The documentary Saudi Arabia Cooks by Jennifer Huffton is an esoteric film that deals with the ethics of men becoming chefs and being the main household cooks within families in Saudi Arabia. Though it is understood women have a set role in Saudi national philosophy, Saudi men have recently taken a keen interest in the culinary arts as compared to 20 years ago (Fredrick 157).
Huffton follows three men: a television show chef, Nusrat Mahdi—a man who does not have work, while his wife does, Mahmud Mansur—and a recipe book writer, Fadi Baahir. Through interviews and taking a scope into their lives, the director unveils the rising focus on culinary arts as a vocation for men in modern Saudi Arabia.
The stories illustrate there is a backlash against these reformations of gender roles. Strict religious Islamic figures, such as from the school of Hanbali thought, have raised concerns with the scaling back of gender norms (Fredrick 253). No riots have begun as of yet, but petitions have been made to King Abdullah to cut the careers of two men mentioned beforehand: Nusrat Mahdi and Fadi Baahir (Said 56).
Though this film provides an expert glimpse into the cultural habits of Saudi Arabia and the not-so-apparent social change in the vocation of culinary arts, the presentation of the cinematography could be largely enhanced. Some scenes are blurred, as in the backgrounds. This effect did create more attention on the characters, yet it disturbed my viewing of the film and seemed to be connected to more amateurish techniques of lens effects.

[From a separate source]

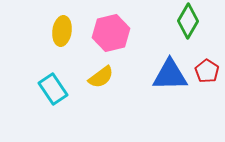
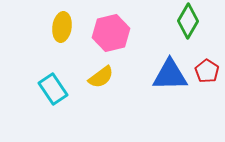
yellow ellipse: moved 4 px up
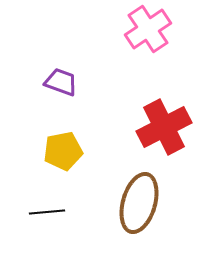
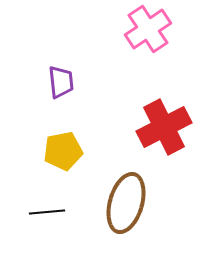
purple trapezoid: rotated 64 degrees clockwise
brown ellipse: moved 13 px left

Another conundrum that could be pointed out was that the stories of the characters could have been more prudent in their focus. Huffton chose to examine some rather unnecessary details in the lives of the characters, especially with the stay-at-home dad, Mahmud Mansur. Instead of concentrating on his cooking habits as the main attraction of this introduction as characters, the director supplied the viewers with details about his past history and extracurricular activities, which did not seem to tie into the theme of the documentary.
I was impressed, though, by the characters’ candidness in light of being filmed in such a conservative country. The interviewees were fully open to explore their vocations and let no information be aside for later discussion. In this way, one can say this film is politically driven and is a plea for a shift in Saudi reasoning according to its future advancement socially. Although the country is ruled by an absolute monarchy, this does not mean it cannot change its gender norms in due time.
Another aspect of the film that touched me was the editing of dialogue. The transitions between the characters in terms of topics and themes used in dialogue flowed with exact coherency and synchronicity. This can be easily seen in the shift from the story Mahdi the television host and Baahir, the recipe book writer. Mahdi mentions that, “Food is for all—therefore it can be cooked by all,” where Baahir espoused a similar notion, “What we make food from is God’s creation—let its preparation be enjoyed by all of God’s children.” In this way, Huffton delivered her message with striking persuasion and fervor.
Saudi Arabia Cooks is a true learning experience, despite its flaws in cinematography and a lack focus in the storyline of its characters. Huffton’s message of transformation of gender roles, whether subtle or apparent, is affixed to the viewer’s mind after their first watch. Considering this is the director’s first film being submitted to major film competitions and festivals, I can say she has fared well in creating a viable piece of art that might become a cult classic.
Fredrick, Gary. Saudi Arabian Religion and Its History. New York: Rain City Books, 2008. Print.
Said, Madjid. Culinary Protests. Chicago: Blue Heron Press, 2013. Print.